[Work required] When a line below holds the string "Zielen", show that line.

##### Supplied records #####

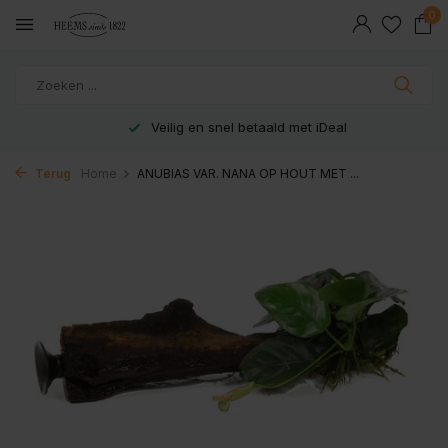
0
Veilig en snel betaald met iDeal
Terug
Home
ANUBIAS VAR. NANA OP HOUT MET ...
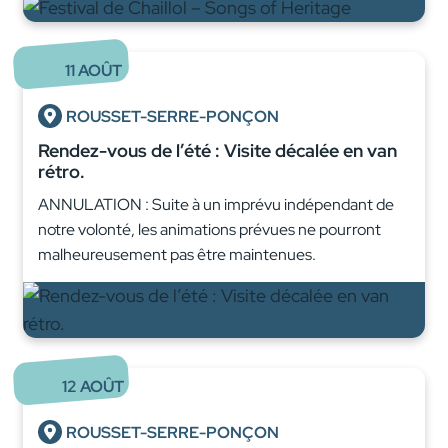
11
AOÛT
ROUSSET-SERRE-PONÇON
Rendez-vous de l’été : Visite décalée en van
rétro.
ANNULATION : Suite à un imprévu indépendant de
notre volonté, les animations prévues ne pourront
malheureusement pas être maintenues.
12
AOÛT
ROUSSET-SERRE-PONÇON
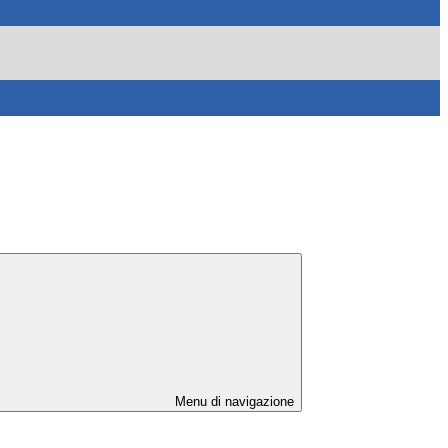
Menu di navigazione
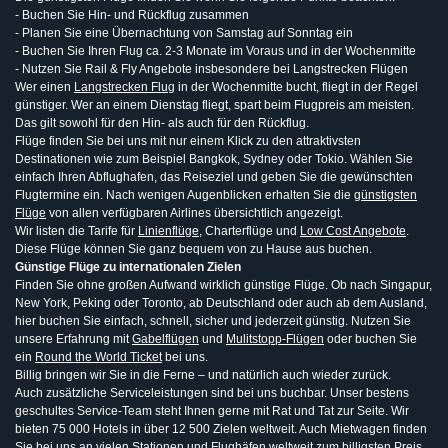
- Buchen Sie Hin- und Rückflug zusammen
- Planen Sie eine Übernachtung von Samstag auf Sonntag ein
- Buchen Sie Ihren Flug ca. 2-3 Monate im Voraus und in der Wochenmitte
- Nutzen Sie Rail & Fly Angebote insbesondere bei Langstrecken Flügen
Wer einen
Langstrecken Flug
in der Wochenmitte bucht, fliegt in der Regel
günstiger. Wer an einem Dienstag fliegt, spart beim Flugpreis am meisten.
Das gilt sowohl für den Hin- als auch für den Rückflug.
Flüge finden Sie bei uns mit nur einem Klick zu den attraktivsten
Destinationen wie zum Beispiel Bangkok, Sydney oder Tokio. Wählen Sie
einfach Ihren Abflughafen, das Reiseziel und geben Sie die gewünschten
Flugtermine ein. Nach wenigen Augenblicken erhalten Sie die
günstigsten
Flüge
von allen verfügbaren Airlines übersichtlich angezeigt.
Wir listen die Tarife für
Linienflüge
, Charterflüge und
Low Cost Angebote
.
Diese Flüge können Sie ganz bequem von zu Hause aus buchen.
Günstige Flüge zu internationalen Zielen
Finden Sie ohne großen Aufwand wirklich günstige Flüge. Ob nach Singapur,
New York, Peking oder Toronto, ab Deutschland oder auch ab dem Ausland,
hier buchen Sie einfach, schnell, sicher und jederzeit günstig. Nutzen Sie
unsere Erfahrung mit
Gabelflügen
und
Mulitstopp-Flügen
oder buchen Sie
ein
Round the World Ticket
bei uns.
Billig bringen wir Sie in die Ferne – und natürlich auch wieder zurück.
Auch zusätzliche Serviceleistungen sind bei uns buchbar. Unser bestens
geschultes Service-Team steht Ihnen gerne mit Rat und Tat zur Seite. Wir
bieten 75 000 Hotels in über 12 500 Zielen weltweit. Auch Mietwagen finden
Sie bei uns an vielen Stationen und Flughäfen weltweit zum billigsten Preis.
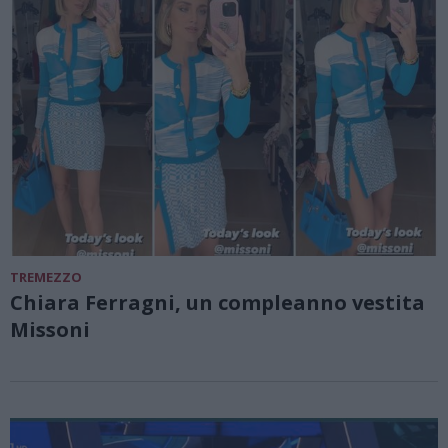
TREMEZZO
Chiara Ferragni, un compleanno vestita
Missoni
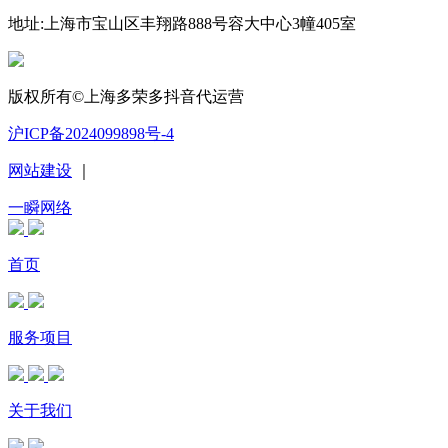
地址:上海市宝山区丰翔路888号容大中心3幢405室
版权所有©上海多荣多抖音代运营
沪ICP备2024099898号-4
网站建设
｜
一瞬网络
首页
服务项目
关于我们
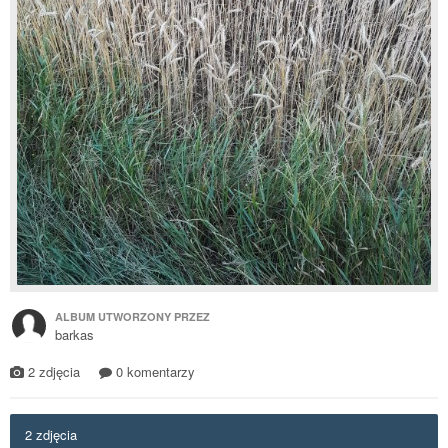
ALBUM UTWORZONY PRZEZ
barkas
2 zdjęcia
0 komentarzy
2 zdjęcia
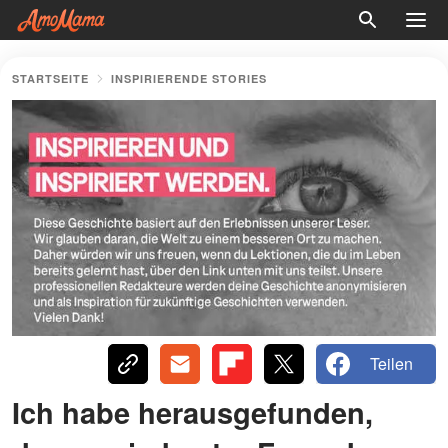
STARTSEITE
INSPIRIERENDE STORIES
Teilen
Ich habe herausgefunden,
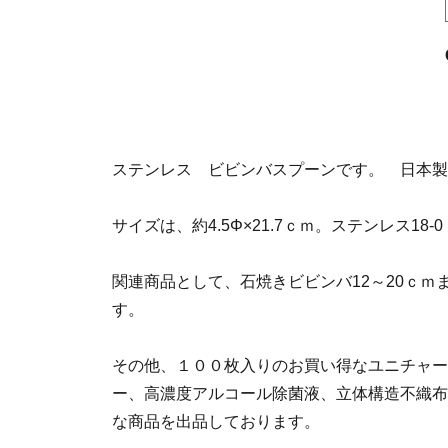
ステンレス ビビンバスプーンです。 日本製
サイズは、約4.5Φ×21.7ｃｍ。ステンレス18-0
関連商品として、石焼きビビンバ12～20ｃ
す。
その他、１００枚入りのお買い得なユニチャー
ー、高濃度アルコール除菌液、立体構造不織布
な商品を出品しております。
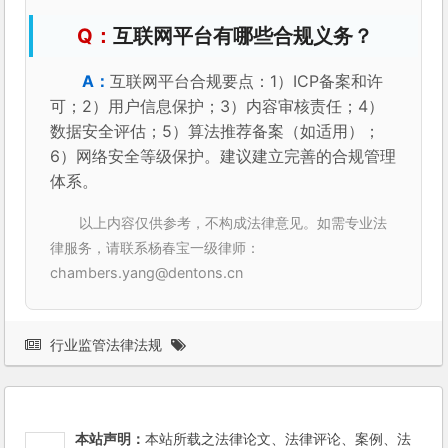
互联网平台有哪些合规义务？
互联网平台合规要点：1）ICP备案和许
可；2）用户信息保护；3）内容审核责任；4）
数据安全评估；5）算法推荐备案（如适用）；
6）网络安全等级保护。建议建立完善的合规管理
体系。
以上内容仅供参考，不构成法律意见。如需专业法
律服务，请联系杨春宝一级律师：
chambers.yang@dentons.cn
行业监管法律法规
本站声明：
本站所载之法律论文、法律评论、案例、法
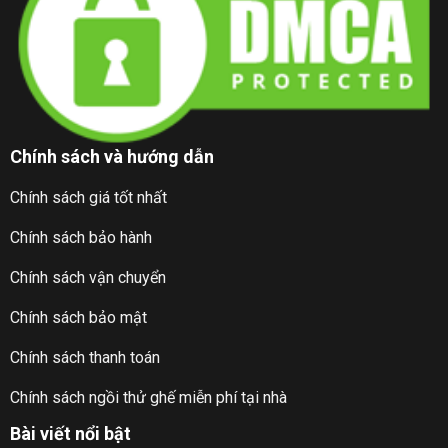
Chính sách và hướng dẫn
Chính sách giá tốt nhất
Chính sách bảo hành
Chính sách vận chuyển
Chính sách bảo mật
Chính sách thanh toán
Chính sách ngồi thử ghế miễn phí tại nhà
Bài viết nổi bật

#####

[Answer to this exercise]
Günstige Flüge zu internationalen Zielen
bieten 75 000 Hotels in über 12 500 Zielen weltweit. Auch Mietwagen finden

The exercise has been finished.